Order and judgment entered in the Supreme Court, Bronx County (BRUST, J.) on January 4, and February 4, 1974, respectively, denying the infant claimant's application for leave to file a late notice of claim on the City of New York should be modified on the law, the facts and in the exercise of discretion, without costs, so as to grant the infant claimant's application to file a late notice of claim, and otherwise affirmed.
The opinion of NUNEZ, J. is clearly correct in stating that the various factors in the case lead to the conclusion that discretion should be exercised in favor of the application to allow the late notice of claim. It is not the mere fact of infancy that excuses a late filing, but infancy permits a consideration of the facts leading to an equitable determination.

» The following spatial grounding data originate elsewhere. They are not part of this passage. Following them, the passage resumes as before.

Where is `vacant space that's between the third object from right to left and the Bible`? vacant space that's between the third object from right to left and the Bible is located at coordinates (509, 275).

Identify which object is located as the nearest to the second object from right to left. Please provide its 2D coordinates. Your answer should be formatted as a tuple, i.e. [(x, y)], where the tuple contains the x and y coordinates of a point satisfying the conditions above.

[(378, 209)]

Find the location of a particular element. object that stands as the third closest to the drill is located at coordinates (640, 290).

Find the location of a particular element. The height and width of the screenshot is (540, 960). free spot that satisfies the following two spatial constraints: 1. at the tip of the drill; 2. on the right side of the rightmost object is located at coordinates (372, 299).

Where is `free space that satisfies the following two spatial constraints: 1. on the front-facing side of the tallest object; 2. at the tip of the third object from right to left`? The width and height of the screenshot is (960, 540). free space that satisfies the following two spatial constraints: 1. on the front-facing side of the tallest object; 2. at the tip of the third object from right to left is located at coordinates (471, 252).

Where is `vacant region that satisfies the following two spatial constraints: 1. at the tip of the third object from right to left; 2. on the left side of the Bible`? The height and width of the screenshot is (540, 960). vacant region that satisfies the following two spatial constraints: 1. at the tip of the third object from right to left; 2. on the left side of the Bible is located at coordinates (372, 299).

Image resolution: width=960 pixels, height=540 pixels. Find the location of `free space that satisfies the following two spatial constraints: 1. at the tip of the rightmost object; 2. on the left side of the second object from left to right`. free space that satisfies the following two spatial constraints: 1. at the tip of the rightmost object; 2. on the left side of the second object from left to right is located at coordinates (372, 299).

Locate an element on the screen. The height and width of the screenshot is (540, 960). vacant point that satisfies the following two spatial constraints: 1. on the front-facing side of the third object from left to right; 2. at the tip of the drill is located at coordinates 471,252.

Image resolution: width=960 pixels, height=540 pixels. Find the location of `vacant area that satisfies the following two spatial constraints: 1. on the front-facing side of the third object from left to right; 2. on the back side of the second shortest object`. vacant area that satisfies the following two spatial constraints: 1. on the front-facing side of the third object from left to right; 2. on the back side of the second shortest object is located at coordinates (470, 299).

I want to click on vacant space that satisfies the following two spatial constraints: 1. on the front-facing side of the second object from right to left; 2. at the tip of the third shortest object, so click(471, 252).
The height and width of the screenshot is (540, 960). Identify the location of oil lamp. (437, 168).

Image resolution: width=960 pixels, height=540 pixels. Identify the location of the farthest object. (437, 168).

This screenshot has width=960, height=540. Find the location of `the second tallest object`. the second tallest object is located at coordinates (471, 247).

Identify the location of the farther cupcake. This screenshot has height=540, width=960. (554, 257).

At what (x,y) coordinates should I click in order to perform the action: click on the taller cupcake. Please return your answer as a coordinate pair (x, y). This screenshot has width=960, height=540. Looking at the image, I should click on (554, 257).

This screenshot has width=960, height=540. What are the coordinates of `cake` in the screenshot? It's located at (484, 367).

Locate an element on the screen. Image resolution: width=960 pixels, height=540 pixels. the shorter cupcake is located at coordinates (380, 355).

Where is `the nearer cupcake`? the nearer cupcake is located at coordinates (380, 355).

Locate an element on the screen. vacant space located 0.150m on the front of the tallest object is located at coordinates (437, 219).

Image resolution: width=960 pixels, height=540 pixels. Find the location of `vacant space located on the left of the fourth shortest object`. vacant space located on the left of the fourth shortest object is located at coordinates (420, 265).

If the dissent is correct in its analysis, then it is due to the unyielding and blind application of the short Statute of Limitations in cases like Santiago v. Board of Educ. of City of N.Y. ( 41 A.D.2d 616) which has led to such a result.

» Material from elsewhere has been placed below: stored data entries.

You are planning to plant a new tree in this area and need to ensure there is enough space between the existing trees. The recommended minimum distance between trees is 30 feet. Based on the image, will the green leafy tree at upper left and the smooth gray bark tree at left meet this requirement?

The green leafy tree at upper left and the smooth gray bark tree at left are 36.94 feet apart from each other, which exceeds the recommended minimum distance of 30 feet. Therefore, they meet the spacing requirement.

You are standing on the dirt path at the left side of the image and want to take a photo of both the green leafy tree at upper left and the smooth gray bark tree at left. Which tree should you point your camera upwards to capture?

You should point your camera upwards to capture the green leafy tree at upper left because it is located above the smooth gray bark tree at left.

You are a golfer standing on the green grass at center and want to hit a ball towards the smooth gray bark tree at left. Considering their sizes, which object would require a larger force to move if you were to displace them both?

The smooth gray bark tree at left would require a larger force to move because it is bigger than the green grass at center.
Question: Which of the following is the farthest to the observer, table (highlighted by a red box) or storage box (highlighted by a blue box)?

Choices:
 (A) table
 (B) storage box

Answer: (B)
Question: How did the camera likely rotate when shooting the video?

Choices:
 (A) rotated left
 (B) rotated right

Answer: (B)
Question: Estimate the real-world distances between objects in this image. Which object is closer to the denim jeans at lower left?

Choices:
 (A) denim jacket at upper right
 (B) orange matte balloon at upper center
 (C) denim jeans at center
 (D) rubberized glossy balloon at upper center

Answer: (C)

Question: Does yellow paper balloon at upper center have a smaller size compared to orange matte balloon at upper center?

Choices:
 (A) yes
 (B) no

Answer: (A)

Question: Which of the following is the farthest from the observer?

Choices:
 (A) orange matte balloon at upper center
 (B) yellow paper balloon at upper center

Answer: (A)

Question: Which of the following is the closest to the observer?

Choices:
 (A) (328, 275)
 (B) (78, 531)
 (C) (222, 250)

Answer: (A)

I concur in the modification of the order of Special Term so as to grant the infant's application to file a late notice of claim under constraint of Sherman v. Metropolitan Tr. Auth. ( 44 A.D.2d 533) and Matter of Potter v. Board of Educ. of City of N Y ( 43 A.D.2d 248).

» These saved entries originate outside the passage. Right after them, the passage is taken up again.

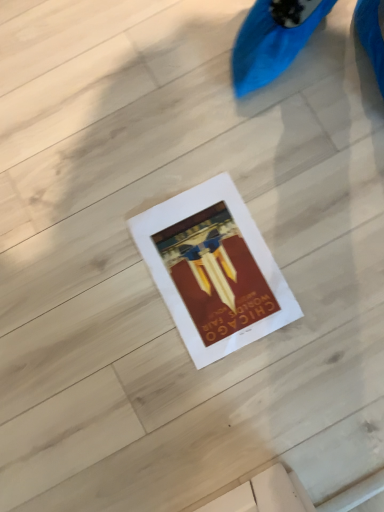 The width and height of the screenshot is (384, 512). What do you see at coordinates (213, 270) in the screenshot?
I see `matte paper poster at center` at bounding box center [213, 270].

Where is `matte paper poster at center`? matte paper poster at center is located at coordinates (213, 270).

This screenshot has width=384, height=512. I want to click on matte paper poster at center, so click(213, 270). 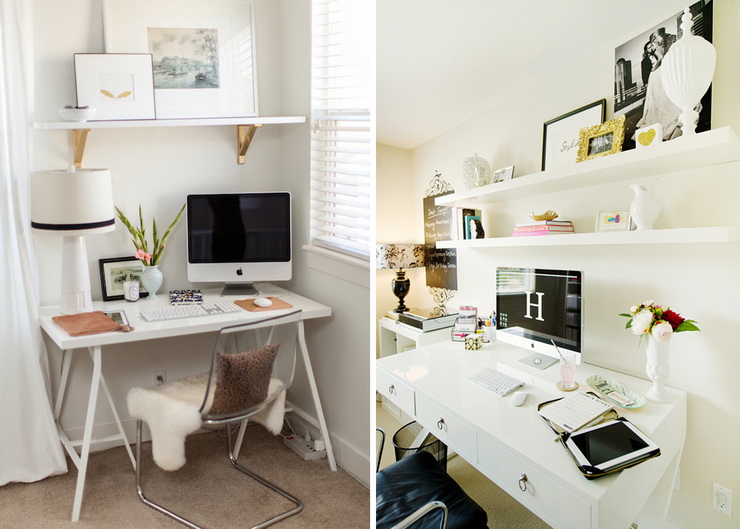 Locate an element on the screen. This screenshot has width=740, height=529. mouse is located at coordinates (252, 297), (518, 389). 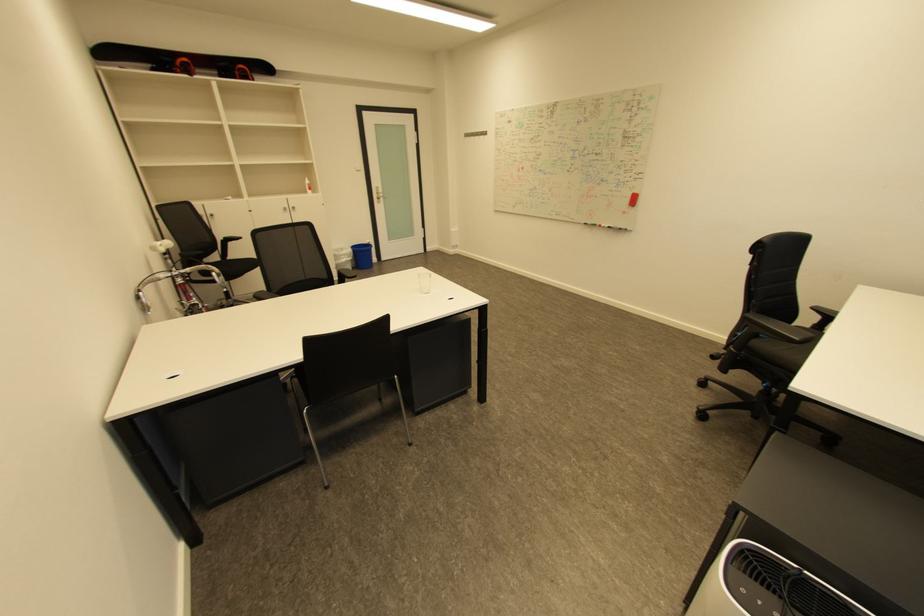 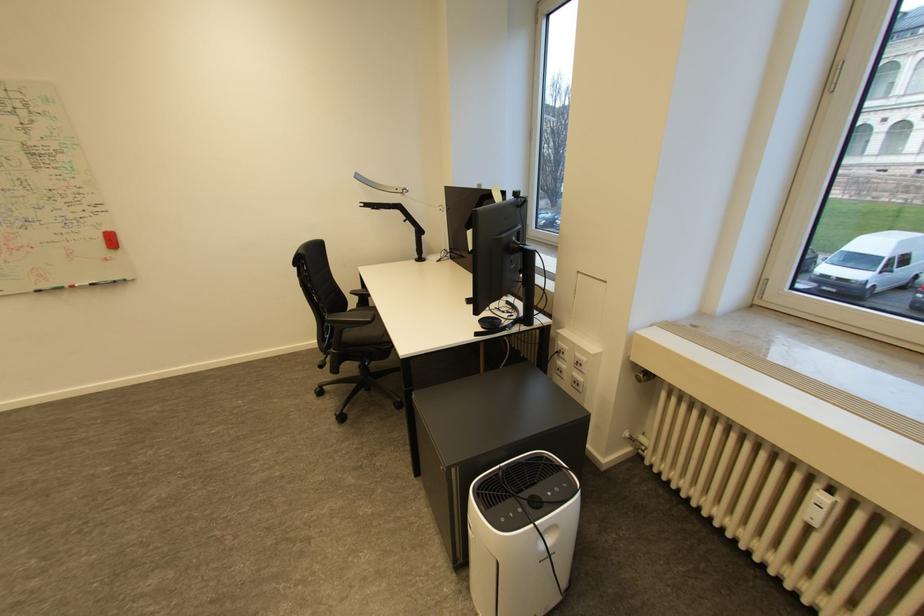 Locate, in the second image, the point that corresponds to the point at 610,225 in the first image.

(83, 286) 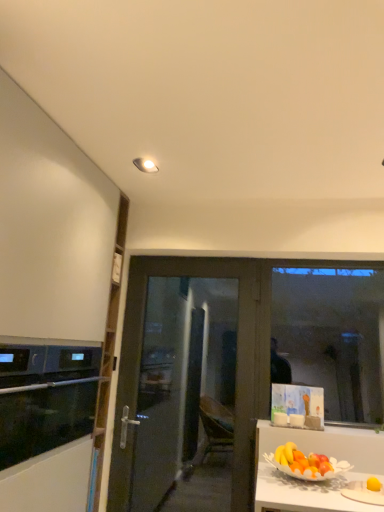 Question: Is white matte cabinet at left touching black glass oven at left?

Choices:
 (A) yes
 (B) no

Answer: (B)

Question: Is white matte cabinet at left turned away from black glass oven at left?

Choices:
 (A) no
 (B) yes

Answer: (B)

Question: Considering the relative sizes of white matte cabinet at left and black glass oven at left in the image provided, is white matte cabinet at left taller than black glass oven at left?

Choices:
 (A) yes
 (B) no

Answer: (A)

Question: Is white matte cabinet at left at the left side of black glass oven at left?

Choices:
 (A) no
 (B) yes

Answer: (B)

Question: From the image's perspective, is white matte cabinet at left under black glass oven at left?

Choices:
 (A) yes
 (B) no

Answer: (B)

Question: Looking at their shapes, would you say transparent glass window at right is wider or thinner than transparent glass door at center?

Choices:
 (A) thin
 (B) wide

Answer: (A)

Question: Visually, is transparent glass window at right positioned to the left or to the right of transparent glass door at center?

Choices:
 (A) right
 (B) left

Answer: (A)

Question: Is transparent glass window at right bigger or smaller than transparent glass door at center?

Choices:
 (A) big
 (B) small

Answer: (B)

Question: From the image's perspective, is transparent glass window at right positioned above or below transparent glass door at center?

Choices:
 (A) above
 (B) below

Answer: (A)

Question: Considering the positions of transparent glass window at right and black glass oven at left in the image, is transparent glass window at right bigger or smaller than black glass oven at left?

Choices:
 (A) small
 (B) big

Answer: (A)

Question: From a real-world perspective, is transparent glass window at right physically located above or below black glass oven at left?

Choices:
 (A) above
 (B) below

Answer: (A)

Question: From the image's perspective, relative to black glass oven at left, is transparent glass window at right above or below?

Choices:
 (A) above
 (B) below

Answer: (A)

Question: In the image, is transparent glass window at right positioned in front of or behind black glass oven at left?

Choices:
 (A) behind
 (B) front

Answer: (A)

Question: From the image's perspective, is transparent glass door at center positioned above or below white matte cabinet at left?

Choices:
 (A) above
 (B) below

Answer: (B)

Question: Considering the positions of transparent glass door at center and white matte cabinet at left in the image, is transparent glass door at center bigger or smaller than white matte cabinet at left?

Choices:
 (A) small
 (B) big

Answer: (A)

The opinion of NUNEZ, J. makes out an excellent case for the proposition that hard cases make bad law. The facts are accurately stated but the ultimate conclusion can be supported only by a patent disregard of the statutory language. This unfortunate infant did everything that an adult would have done. His attorney as well could not be charged with any lack of diligence because he failed to discover, within the 90-day period, a possible ground for asserting liability against the city. That is what makes this a hard case. Even if one concurs in the view that section 50-e is a mouse-trap in which the necks of otherwise valid claims are broken, it is still the law, and until the courts are empowered to obviate a statute because it is deemed to be unfair it should be followed. The majority opinion takes issue, in a polite and restrained way, with our contention that this case marks the final movement in a complete about-face in this Department. In the prior holdings Special Term's findings that the failure to file a timely claim was in some degree due to infancy was upheld. Though we would not dispute that the affirmances were upon extremely tenuous grounds, this case goes even further and holds that Special Term's finding that the failure was not due to infancy (a factual finding, not a discretionary one) should be reversed without any showing that the factual finding was erroneous. It is therefore perfectly in order to say that the court now holds that infancy alone excuses a late filing not a late filing attributable to infancy. We hold no brief for section 50-e, only for the proper exercise of judicial discipline. We would dissent and vote to affirm.
KUPFERMAN and TILZER, JJ., concur with NUNEZ, J.P., in separate opinions; STEUER, J., dissents in opinion, in which MURPHY, J., concurs.
Order and judgment, Supreme Court, Bronx County, entered on January 4, 1974 and February 4, 1974, respectively, modified, on the law, the facts and in the exercise of discretion, so as to grant the infant claimant's application to file a late notice of claim, and otherwise affirmed, without costs and without disbursements.